Tenemos, pues, que la discusión sobre cómo Dios habría creado a 
unos hombres que luego llegaran a irse al infierno, nos ha llevado a 
los teólogos desde discutir sobre Dios y su bondad a discutir sobre 
una libertad humana que pudiera llevar tanta carga. Pero con eso, en 
vez de haber resuelto la dificultad, lo que hemos conseguido es 
cambiarla de sitio. Porque nuestra razón nos pregunta entonces 
implacablemente cómo un Dios presentable podría permitirse el crear 
una libertad frágil y condicionada como es la nuestra, para poner 
luego sobre ella la responsabilidad de decidir sobre opciones tan 
definitivas y peligrosas, y decidir siempre en relativa oscuridad.
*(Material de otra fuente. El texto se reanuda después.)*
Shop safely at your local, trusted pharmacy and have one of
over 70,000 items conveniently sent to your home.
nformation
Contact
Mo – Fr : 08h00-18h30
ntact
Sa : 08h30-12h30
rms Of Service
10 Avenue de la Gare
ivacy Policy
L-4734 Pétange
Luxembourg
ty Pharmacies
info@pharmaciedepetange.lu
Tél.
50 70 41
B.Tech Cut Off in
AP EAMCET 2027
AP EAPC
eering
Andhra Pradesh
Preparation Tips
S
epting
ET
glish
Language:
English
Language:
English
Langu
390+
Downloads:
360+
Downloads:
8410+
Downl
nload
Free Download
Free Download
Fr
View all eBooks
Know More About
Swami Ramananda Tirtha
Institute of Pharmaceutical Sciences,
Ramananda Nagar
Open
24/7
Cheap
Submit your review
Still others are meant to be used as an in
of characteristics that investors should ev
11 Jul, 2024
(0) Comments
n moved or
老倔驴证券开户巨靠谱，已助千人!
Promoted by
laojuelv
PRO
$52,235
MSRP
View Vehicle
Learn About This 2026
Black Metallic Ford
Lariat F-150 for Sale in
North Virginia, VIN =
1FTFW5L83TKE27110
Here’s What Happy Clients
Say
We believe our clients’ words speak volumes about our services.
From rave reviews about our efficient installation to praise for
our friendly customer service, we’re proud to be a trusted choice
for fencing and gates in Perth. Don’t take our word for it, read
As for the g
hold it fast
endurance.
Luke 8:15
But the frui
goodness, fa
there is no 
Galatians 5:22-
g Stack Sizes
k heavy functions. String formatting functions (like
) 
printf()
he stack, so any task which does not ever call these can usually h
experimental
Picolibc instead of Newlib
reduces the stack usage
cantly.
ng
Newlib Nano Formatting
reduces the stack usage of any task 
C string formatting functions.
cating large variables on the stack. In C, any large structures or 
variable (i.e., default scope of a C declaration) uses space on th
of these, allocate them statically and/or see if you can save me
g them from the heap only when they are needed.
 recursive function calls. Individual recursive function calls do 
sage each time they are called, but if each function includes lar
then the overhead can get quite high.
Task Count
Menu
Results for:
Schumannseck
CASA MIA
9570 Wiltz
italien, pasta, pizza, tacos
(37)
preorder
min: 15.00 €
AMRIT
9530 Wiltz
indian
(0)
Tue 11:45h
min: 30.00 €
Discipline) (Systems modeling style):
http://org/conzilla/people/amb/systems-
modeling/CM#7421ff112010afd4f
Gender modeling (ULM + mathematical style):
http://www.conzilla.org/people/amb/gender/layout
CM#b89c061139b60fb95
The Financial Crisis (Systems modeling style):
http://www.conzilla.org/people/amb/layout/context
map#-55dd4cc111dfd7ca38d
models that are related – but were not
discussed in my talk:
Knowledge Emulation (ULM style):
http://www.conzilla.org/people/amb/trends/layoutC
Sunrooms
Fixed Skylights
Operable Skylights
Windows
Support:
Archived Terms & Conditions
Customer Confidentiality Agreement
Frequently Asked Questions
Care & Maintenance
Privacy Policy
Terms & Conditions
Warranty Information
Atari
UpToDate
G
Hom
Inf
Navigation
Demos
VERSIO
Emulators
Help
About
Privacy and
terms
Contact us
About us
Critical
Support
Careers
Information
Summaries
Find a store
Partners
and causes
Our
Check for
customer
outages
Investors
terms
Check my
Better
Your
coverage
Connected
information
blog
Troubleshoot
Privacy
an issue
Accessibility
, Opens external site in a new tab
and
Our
Más 
todavía: nuestra razón se pregunta cómo alguien puede imaginar que 
la diferencia entre las opciones perdedoras y las salvadoras haya de 
hacerse justamente con arreglo a los códigos morales eclesiásticos 
sobre el pecado y el no-pecado. 
Lo más fundamental que, según mi entender, aporta la teología 
sobre este último punto de la discriminación entre conductas que 
llevarían a una perdición definitiva y conductas que no llevarían a ella, 
lo he expresado anteriormente en mi estudio acerca del juicio de Dios 
(Véase el folleto de esta misma serie, titulado La Esperanza y el Juicio de Dios, 
Ediciones S. M., Madrid 1984). Además de lo dicho allí, quiero añadir 
ahora que la enseñanza de la Iglesia, incluso en los tiempos de mayor 
puritanismo y legalismo condenatorio, ha mantenido los principios 
básicos de que la misericordia divina es insondable, de que nadie 
puede saber si él u otro es digno de condenación 6, y de que en todo 
caso nadie puede anticipar los juicios de Dios. Ello lleva a que 
teológicamente pueda decirse con toda firmeza: los códigos que 
diferencian la vida eternamente condenable de la vida llamada a 
realizarse en plenitud, no tienen por qué reducirse a lo que aparencial 
y legalmente diríamos que nos indican los códigos llamados morales, 
referentes a listas de pecados. 
De todas maneras, esta dificultad de lo absurdo que sería vincular 
la perdición definitiva a unos actos sueltos llamados pecaminosos con 
arreglo a leyes un tanto relativas, si es que la resolvemos, nos abre 
hacia un problema mucho más grave. Yo lo formularla así: «Sea; 
digamos que no se condena nadie por leyes exageradamente 
minuciosas y complicadas; pero ¿es que puede haber algunos otros 
códigos en la vida humana que discriminen con justicia lo que puede 
llevarle a uno a perderse del todo y definitivamente, sin marcha atrás 
posible? ¿Es que puede dar tanto de sí alguna decisión de nuestra 
libertad, sea la que sea la medida con que se la mide?». 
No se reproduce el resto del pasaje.